BETTER. EMPATHETIC. DECENT.
In 2013 my 79-year-old father had been in and out of the hospital repeatedly and then had to be placed into a facility that specializes in Alzheimer’s care. His Alzheimer’s, along with prostate cancer, caused a substantial decline in his overall health. During a visit with him to one of his doctors, he unexpectedly started talking about the difficulties he and my mother, who divorced in 1981, had in conceiving. I had known there were special efforts made in my conception with the explanation given to me decades earlier that they just needed a little help, I was “sort of like a test tube baby.” From what I was told, my father had contracted mumps during puberty causing him to have a low sperm count. To me, that explanation was what I knew and I didn’t give it much thought. So little thought actually, that I had never even shared the “test-tube baby” story with my then wife who I had known for 18 years.
During this time waiting for the doctor to come in, my father started to talk about how he was unable to get my mother pregnant. He began with, “And there is something I have never told you…” and proceeded to tell me he was not my biological father, that somehow she (my mother) went to “these people that just knew how to help with this” and “they injected her with something that got her pregnant.” My father struggled with remembering the term, so I told him artificial insemination to which he responded with a “yes.” He even added we could do “one of those tests” and it would show he was not my real father.
To confirm what my dad told me that day, I telephoned my 80-year-old mother who said it was true they had difficulties conceiving. She told me about vitamins my father was taking, how they monitored her monthly cycle and how the doctor had artificially inseminated her resulting in her pregnancy with me. What she could not tell me was what exactly was used that got her pregnant. She explained the doctor took my dad’s sample “to the back room to be mixed with something to make it work better.” After a paternity test, I discovered my dad was not my biological father. Research into my mother’s doctor provided enough evidence to answer some basic questions. An over-the-counter DNA test then confirmed my suspicions, my mother’s doctor was actually my biological father.
This news caused sleepless nights, a wide range of emotions, a feeling of loss wondering who I was and also a loss of my biological connection to my dad. It was an intensely sad time in my life. A portion of my foundation in life, who I was, was truly gone. In some respects, it was a relief learning that Alzheimer’s was no longer a genetic concern from my dad’s side. On the other hand, however, the medical history I had completed for my paternal side – the cancer and strokes – was no longer valid and I had no new medical history to replace it. My dad’s extended family – my grandparents, aunts, uncles and cousins, along with the ethnic traditions – were not really mine anymore.
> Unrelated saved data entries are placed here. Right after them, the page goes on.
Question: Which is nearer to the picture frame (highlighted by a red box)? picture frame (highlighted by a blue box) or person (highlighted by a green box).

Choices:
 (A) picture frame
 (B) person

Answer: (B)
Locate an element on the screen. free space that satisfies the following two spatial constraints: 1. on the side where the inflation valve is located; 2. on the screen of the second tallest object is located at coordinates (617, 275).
After determining who my biological father was, I learned he had passed away in 1983 and I had four half-sisters from his marriage to his wife. One child, a son, had passed away in his teens from polio. Of the remaining sisters, two were living in the same metro area where I was. After months of pondering on how to proceed, I decided to write a letter introducing myself to my half-sisters. I sent the letter and the next day one of the half-sisters came to my house. We visited for three hours and had a pleasant conversation. She left with the understanding she would talk to her other sisters about the news and then she would get back to me. I didn’t hear back. After several months, I reached out to a paternal-side niece and a nephew using a similar letter of introduction. This was then followed by a certified letter from the family saying they wanted no contact and stated “we feel we have nothing in common to share.”
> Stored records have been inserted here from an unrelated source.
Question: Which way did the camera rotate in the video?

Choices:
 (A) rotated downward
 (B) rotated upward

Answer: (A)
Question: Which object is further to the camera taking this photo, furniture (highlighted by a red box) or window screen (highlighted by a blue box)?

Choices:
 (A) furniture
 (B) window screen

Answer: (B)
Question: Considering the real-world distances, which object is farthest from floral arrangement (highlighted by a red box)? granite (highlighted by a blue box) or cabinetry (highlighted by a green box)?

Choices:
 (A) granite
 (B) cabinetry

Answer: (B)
While I very much appreciate the relatives on my dad’s side and the relationships I have with them, I also truly wonder what my paternal biological relatives are like. Do I walk, talk, laugh or have other traits like my biological father? Is my ability to fix things a trait passed down from him or something I learned from my dad? When people who knew my biological father look into my eyes do they see him too? I recently had a health issue that made me wonder if there was a genetic link and also are there other health issues that I need to be aware of as I age?
As the years have gone by, my desire to know my half-siblings has diminished. It is quite evident these four half-sisters of mine and their families do not have the same warm, welcoming, empathetic and compassionate traits that I grew up with and have myself. Choosing to surround myself with decent humans is a much better way to live.